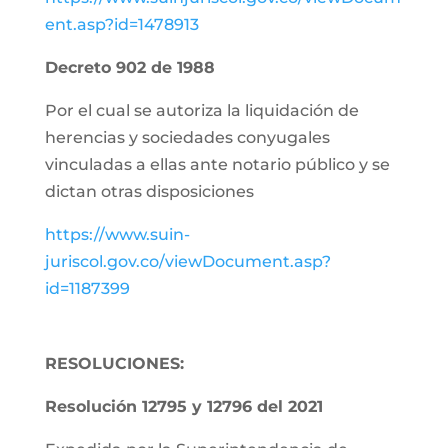
ent.asp?id=1478913
Decreto 902 de 1988
Por el cual se autoriza la liquidación de
herencias y sociedades conyugales
vinculadas a ellas ante notario público y se
dictan otras disposiciones
https://www.suin-
juriscol.gov.co/viewDocument.asp?
id=1187399
RESOLUCIONES:
Resolución 12795 y 12796 del 2021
# # # # #
(Task goal)
When you restate the listing above, give each line word for word but leave out every image.

(Your response)
ent.asp?id=1478913
Decreto 902 de 1988
Por el cual se autoriza la liquidación de
herencias y sociedades conyugales
vinculadas a ellas ante notario público y se
dictan otras disposiciones
https://www.suin-
juriscol.gov.co/viewDocument.asp?
id=1187399
RESOLUCIONES:
Resolución 12795 y 12796 del 2021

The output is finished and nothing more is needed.